One CCCRP project now being investigated by the Food and Drug Administration is a device to stop bleeding and keep a person’s blood pressure from dropping after significant blood loss. The balloon-like device is inserted inside the aorta and inflated above the level of bleeding in order to slow or stop the bleeding. The innovation came from a military patent now shared with the University of Michigan. It could work in both military and civilian settings.
Other devices and techniques developed or improved on the battlefield have already saved civilian lives. Tourniquets that are used to stop the flow of blood from extremity injuries were revisited and revamped by the Military Health System to be more durable. The new tourniquets are credited with saving between 1,500 and 2,000 military personnel during the Iraq and Afghanistan wars. The same tourniquets were used to save limbs and lives in the aftermath of the Boston Marathon bombings in 2013.

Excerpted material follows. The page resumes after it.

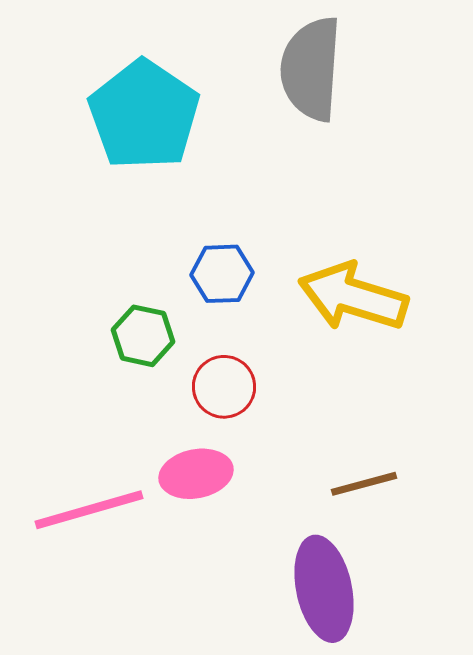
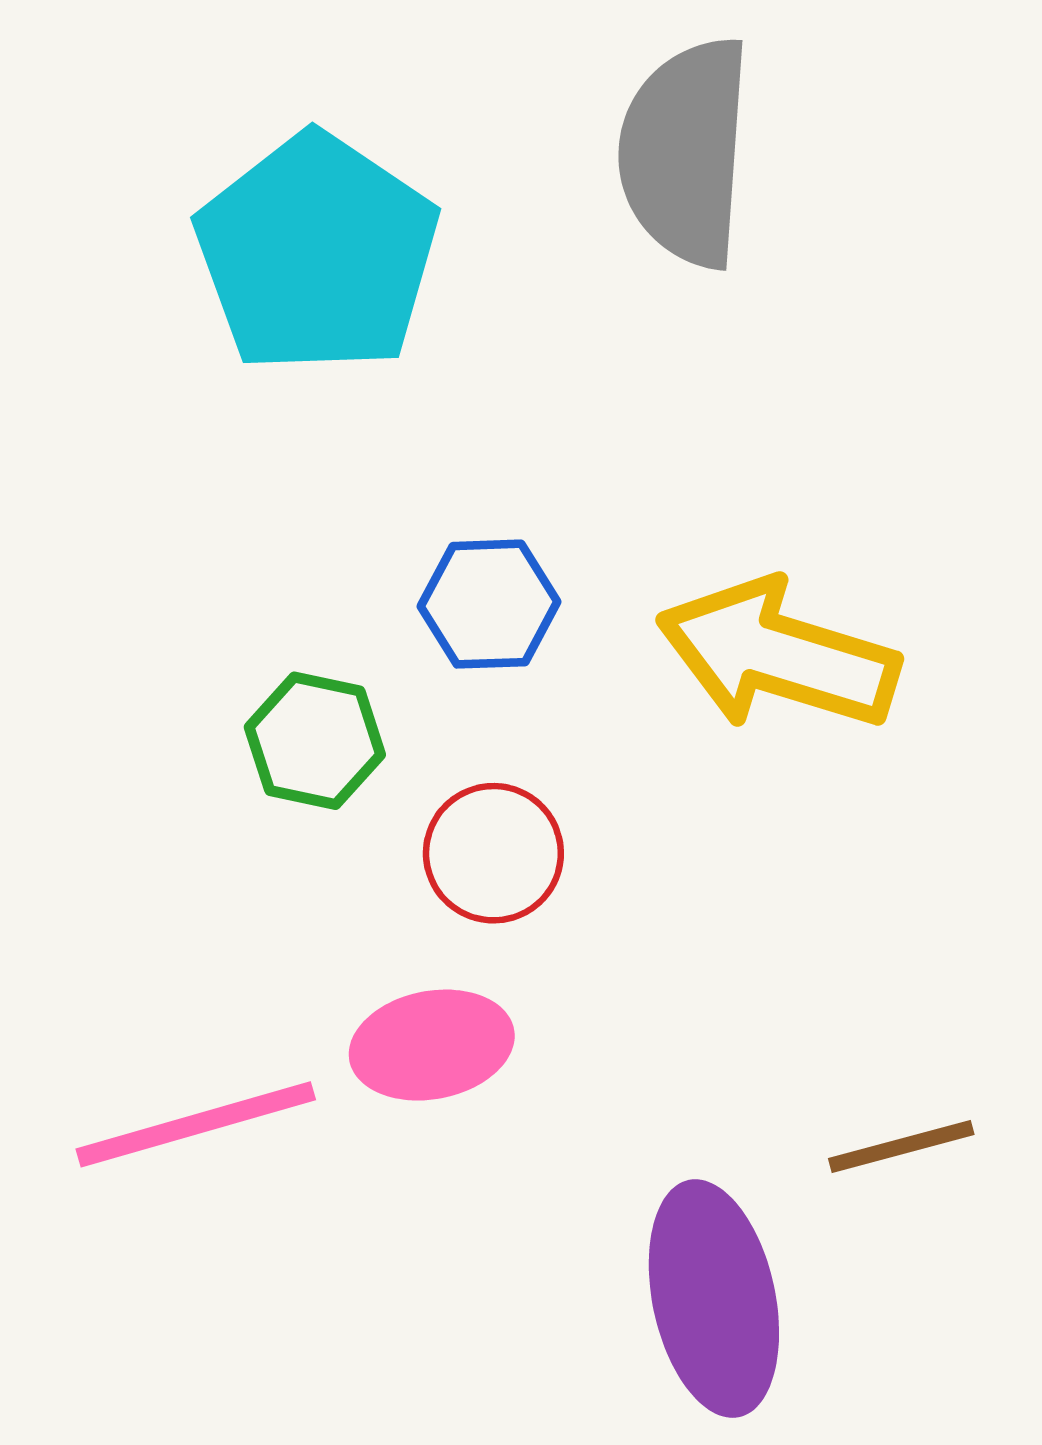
brown line: (364, 484) -> (901, 1146), moved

“This translation of military lessons into best practices in the civilian sector is important,” said Rasmussen, “especially during any interwar period when it’s easy for interest to wane. But, sustained commitment to the military’s requirements-driven trauma research program and ongoing collaborations with the civilian community are essential.”
Rasmussen and the staff at CCCRP are already looking to the future, toward military operations that will present new challenges. During the most recent wars, U.S. troops had the ability to fly fleets of helicopters, relatively unimpeded, to most conflict areas. The next operation may have injured troops in remote locations with no nearby surgical facilities. Rasmussen said CCCRP’s mission is to answer the question: How do you treat a service member who is severely injured and can’t be evacuated for 40 hours?
In May, Rasmussen was awarded the 2015 Air Force Hero of Military Medicine Award by the Henry M. Jackson Foundation, a moment he ranks as one of the most meaningful of his career. That statement carries extra weight from someone who has deployed six times during a 21-year career as a vascular surgeon. He performed more than 1,000 operations in Iraq and Afghanistan alone.
Rasmussen said the award was recognition of work performed by thousands of men and women to improve the military’s response to trauma. For him the evening was matched in importance by one other accomplishment in his career.
“The other truly rewarding moments came during early deployments, when I was able to put my surgical training to use as part of a remarkable team caring for the most important patients I’ll ever treat: the young men and women of our volunteer force.”